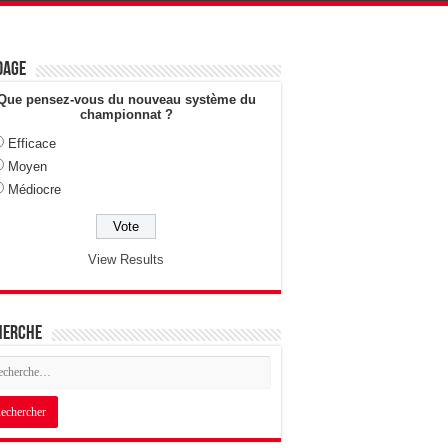
dage
Que pensez-vous du nouveau système du
championnat ?
Efficace
Moyen
Médiocre
View Results
herche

- - -

WHAT YOU ARE ASKED TO DO: Copy the records exactly; no image should appear in the result.

SOLVED EXERCISE:
dage
Que pensez-vous du nouveau système du
championnat ?
Efficace
Moyen
Médiocre
View Results
herche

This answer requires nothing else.